Closed AustinHartman closed 3 years ago
Hi,
it is not an edge case, but the intended implementation. Pile::FindValidRegion
searches for the longest region with coverage above 4.
Best regards, Robert
Thanks for clarifying the intended implementation. Under the current implementation I don't think Pile::FindValidRegion
finds the longest region with coverage above 4 when the longest region includes the last value in data_. Is this a bug?
In the example above, the reason why end!=9 is because of the value 3 at position 4. The first and last value in data_ should always equal to 0 (I am +-1 begin/end of each overlap at https://github.com/lbcb-sci/raven/blob/master/src/pile.cpp#L42-L43).
I see - thanks for pointing me to those lines. Still, I don't understand how the implementation would find the longest region in an example such as data=[0, 5, 0, 5, 5, 5, 5] with coverage=4. I would expected (begin, end) to be (3, 7) (or (3, 6) if the final position should always equal 0). It seems the current implementation would return (1, 2) since the region must be looped over completely before updating begin and end.
data_
will always look like [0, x, x, x, ..., x, x, 0]
. Your example would be [0, 5, 0, 5, 5, 5, 5, 0], and begin,end would equal to (3,7). In the case where the last value would be bigger than 4, the implementation would not properly find the last end. But as I stated, the array will always begin with 0 and end with 0.
Ah I see now, thank you for taking the time to explain
No worries :)
Hi,
I noticed the function FindValidRegions seems to not pick up the longest valid region if the region continues up to the final position in data.

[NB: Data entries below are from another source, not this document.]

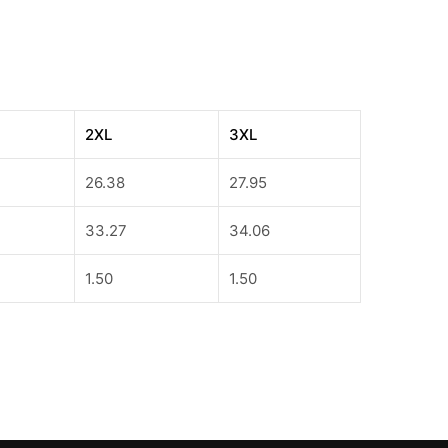
2XL
3XL
26.38
27.95
33.27
34.06
1.50
1.50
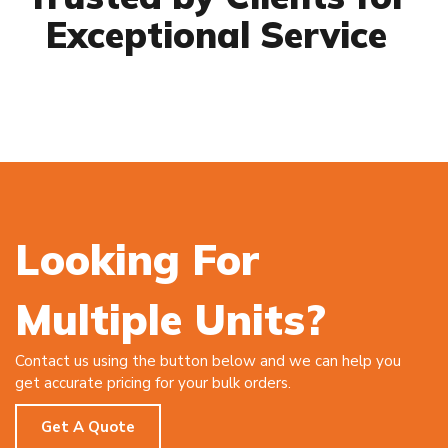
Exceptional Service
Looking For
Multiple Units?
Contact us using the button below and we can help you
get accurate pricing for your bulk orders.
Get A Quote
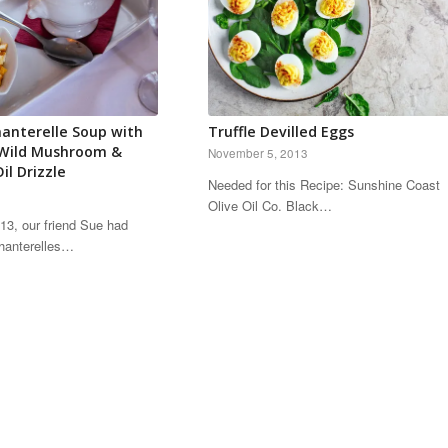
anterelle Soup with
Truffle Devilled Eggs
 Wild Mushroom &
November 5, 2013
il Drizzle
Needed for this Recipe: Sunshine Coast
Olive Oil Co. Black…
2013, our friend Sue had
hanterelles…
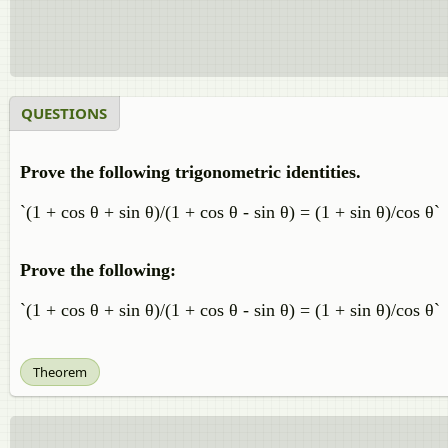
QUESTIONS
Prove the following trigonometric identities.
`(1 + cos θ + sin θ)/(1 + cos θ - sin θ) = (1 + sin θ)/cos θ`
Prove the following:
`(1 + cos θ + sin θ)/(1 + cos θ - sin θ) = (1 + sin θ)/cos θ`
Theorem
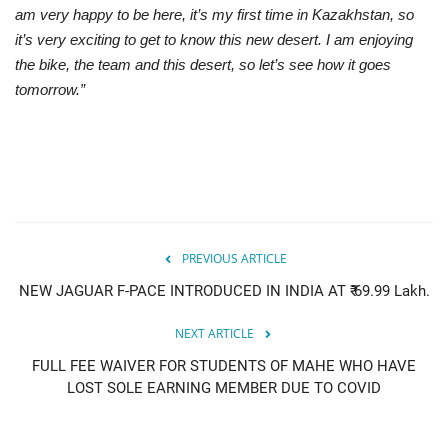
am very happy to be here, it’s my first time in Kazakhstan, so
it’s very exciting to get to know this new desert. I am enjoying
the bike, the team and this desert, so let’s see how it goes
tomorrow.”
PREVIOUS ARTICLE
NEW JAGUAR F-PACE INTRODUCED IN INDIA AT ₹ 69.99 Lakh.
NEXT ARTICLE
FULL FEE WAIVER FOR STUDENTS OF MAHE WHO HAVE
LOST SOLE EARNING MEMBER DUE TO COVID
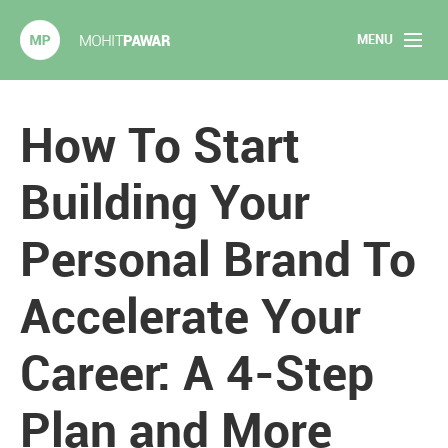
MENU
Mohit Pawar.com
Home
How To Start
About
Building Your
Articles
Personal Brand To
2020 Experiments
Accelerate Your
Long Form Content
Career: A 4-Step
Books
Speaking
Plan and More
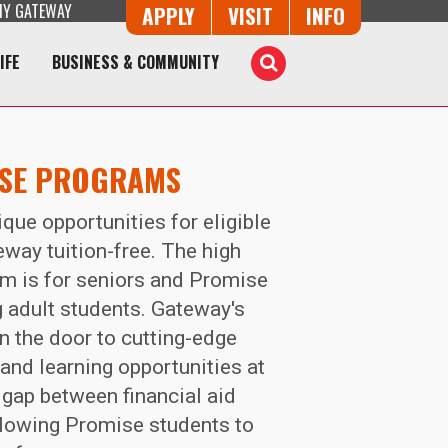
Y GATEWAY
Button Trio
APPLY
VISIT
INFO
IFE
BUSINESS & COMMUNITY
Toggle
Search
ISE PROGRAMS
que opportunities for eligible
eway tuition-free. The high
m is for seniors and Promise
ng adult students. Gateway's
 the door to cutting-edge
nd learning opportunities at
gap between financial aid
allowing Promise students to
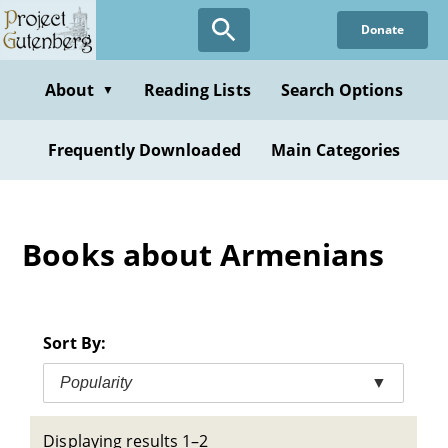
Skip
Donate
to
main
content
About
Reading Lists
Search Options
▼
Frequently Downloaded
Main Categories
Books about Armenians
Sort By:
Popularity
▼
Displaying results 1–2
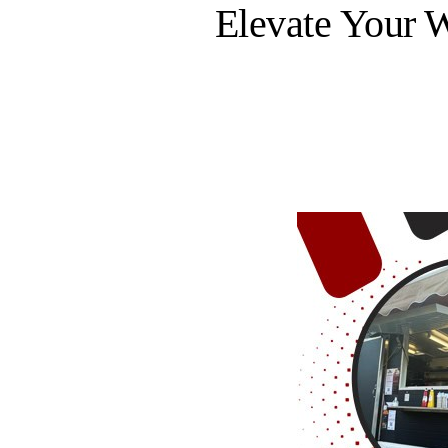
Elevate Your 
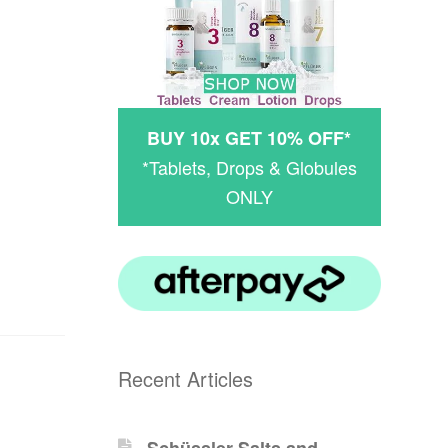
BUY 10x GET 10% OFF*
*Tablets, Drops & Globules
ONLY
Recent Articles
Schüssler-Salts and -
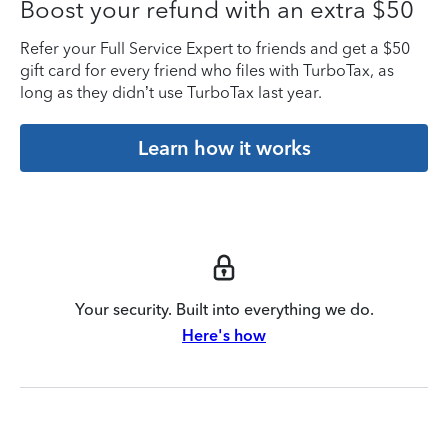
Boost your refund with an extra $50
Refer your Full Service Expert to friends and get a $50
gift card for every friend who files with TurboTax, as
long as they didn’t use TurboTax last year.
Learn how it works
Your security. Built into everything we do.
Here's how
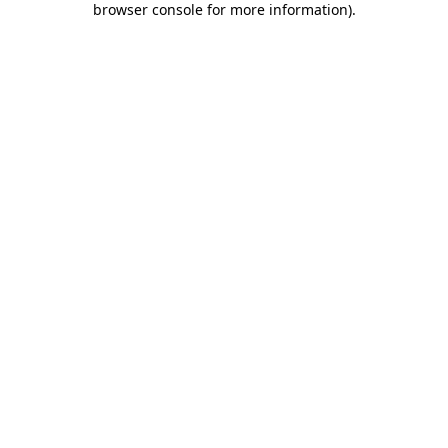
browser console for more information)
.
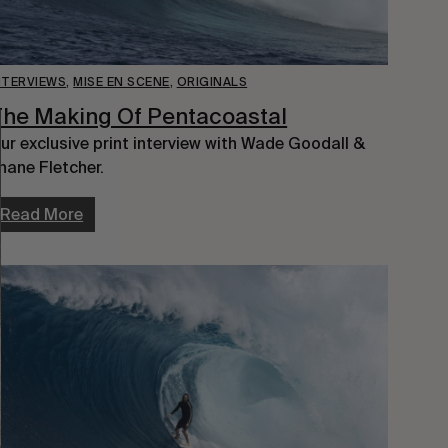
NTERVIEWS
,
MISE EN SCENE
,
ORIGINALS
he Making Of Pentacoastal
ur exclusive print interview with Wade Goodall &
hane Fletcher.
Read More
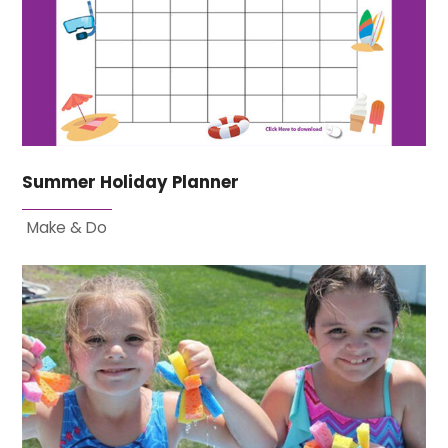
Summer Holiday Planner
Make & Do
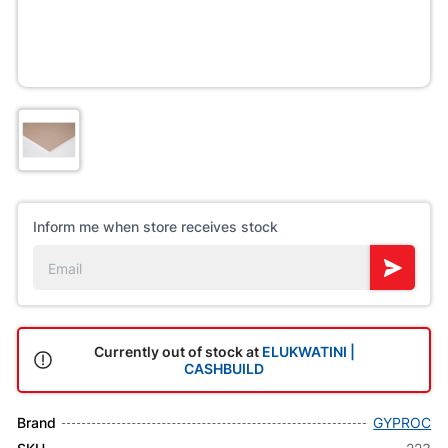
Inform me when store receives stock
Currently out of stock at
ELUKWATINI |
CASHBUILD
Brand
GYPROC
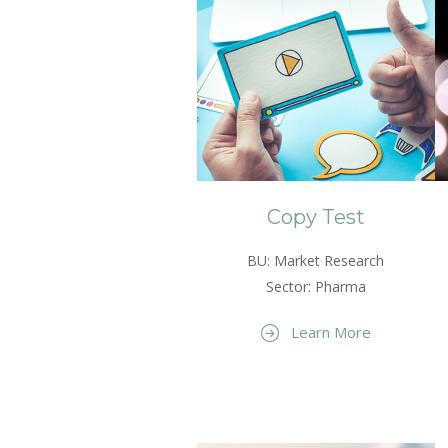
Copy Test
BU: Market Research
Sector: Pharma
Learn More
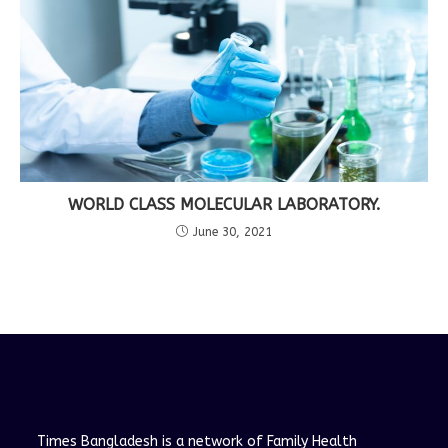
WORLD CLASS MOLECULAR LABORATORY.
June 30, 2021
Times Bangladesh is a network of Family Health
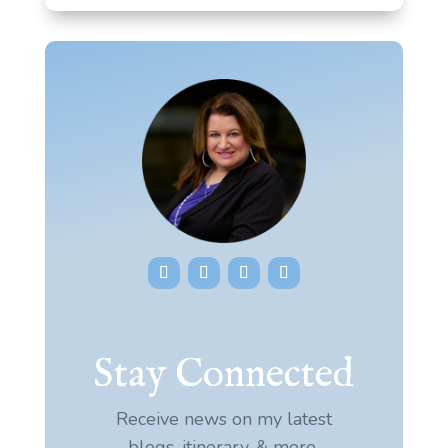
Stay Connected
Receive news on my latest
blogs, itinerary, & more.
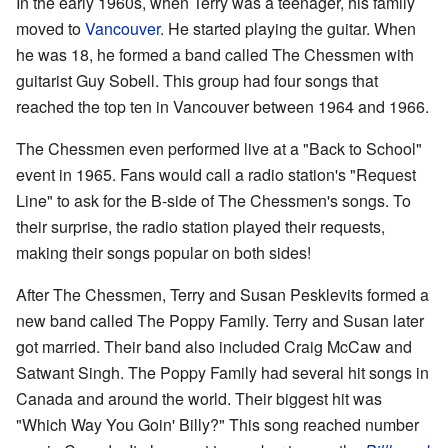
In the early 1960s, when Terry was a teenager, his family
moved to
Vancouver
. He started playing the guitar. When
he was 18, he formed a band called The Chessmen with
guitarist Guy Sobell. This group had four songs that
reached the top ten in Vancouver between 1964 and 1966.
The Chessmen even performed live at a "Back to School"
event in 1965. Fans would call a radio station's "Request
Line" to ask for the B-side of The Chessmen's songs. To
their surprise, the radio station played their requests,
making their songs popular on both sides!
After The Chessmen, Terry and Susan Pesklevits formed a
new band called The Poppy Family. Terry and Susan later
got married. Their band also included Craig McCaw and
Satwant Singh. The Poppy Family had several hit songs in
Canada and around the world. Their biggest hit was
"Which Way You Goin' Billy?" This song reached number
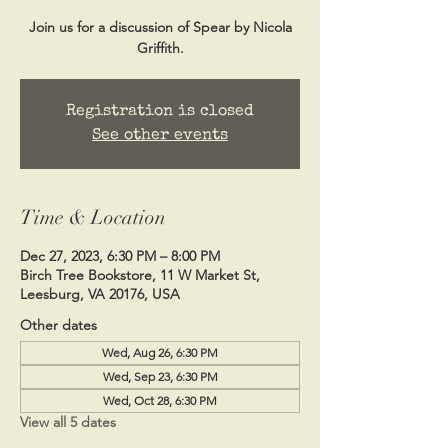
Join us for a discussion of Spear by Nicola
Griffith.
Registration is closed
See other events
Time & Location
Dec 27, 2023, 6:30 PM – 8:00 PM
Birch Tree Bookstore, 11 W Market St,
Leesburg, VA 20176, USA
Other dates
Wed, Aug 26, 6:30 PM
Wed, Sep 23, 6:30 PM
Wed, Oct 28, 6:30 PM
View all 5 dates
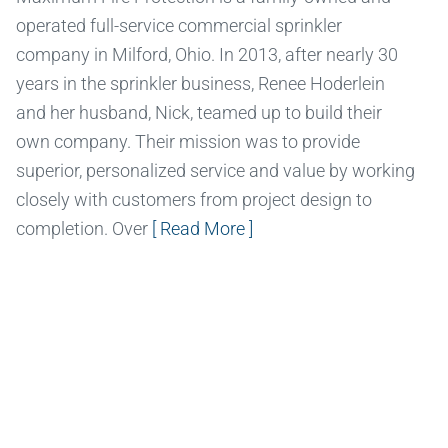
operated full-service commercial sprinkler
company in Milford, Ohio. In 2013, after nearly 30
years in the sprinkler business, Renee Hoderlein
and her husband, Nick, teamed up to build their
own company. Their mission was to provide
superior, personalized service and value by working
closely with customers from project design to
completion. Over
[ Read More ]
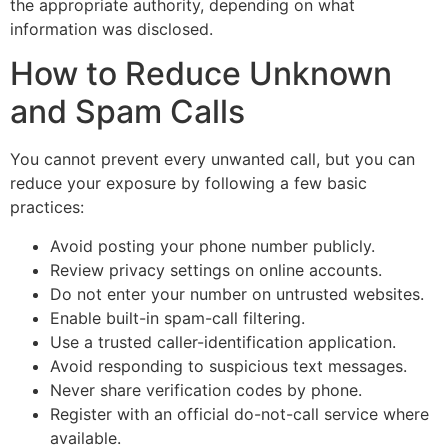
the appropriate authority, depending on what
information was disclosed.
How to Reduce Unknown
and Spam Calls
You cannot prevent every unwanted call, but you can
reduce your exposure by following a few basic
practices:
Avoid posting your phone number publicly.
Review privacy settings on online accounts.
Do not enter your number on untrusted websites.
Enable built-in spam-call filtering.
Use a trusted caller-identification application.
Avoid responding to suspicious text messages.
Never share verification codes by phone.
Register with an official do-not-call service where
available.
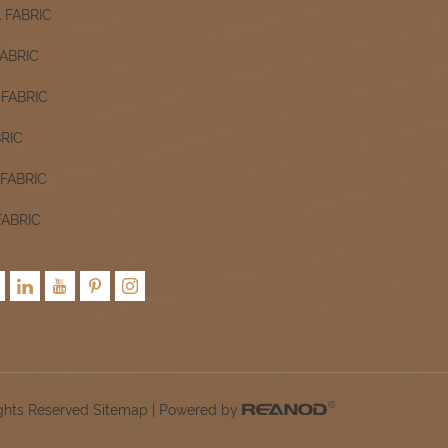
 FABRIC
ABRIC
FABRIC
RIC
FABRIC
FABRIC
ights Reserved
Sitemap
| Powered by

For example, if data = [0, 5, 6, 5, 3, 5, 6, 6, 5] and coverage = 4, the current function would set begin=1 and end=4 whereas this proposed change would set begin=5 and end=9.
I ran the same E. coli data on a baseline build and a build using the modification here, and didn't observe any changes in the final assembly, but perhaps there are datasets where this edge case would apply.
Let me know what you think.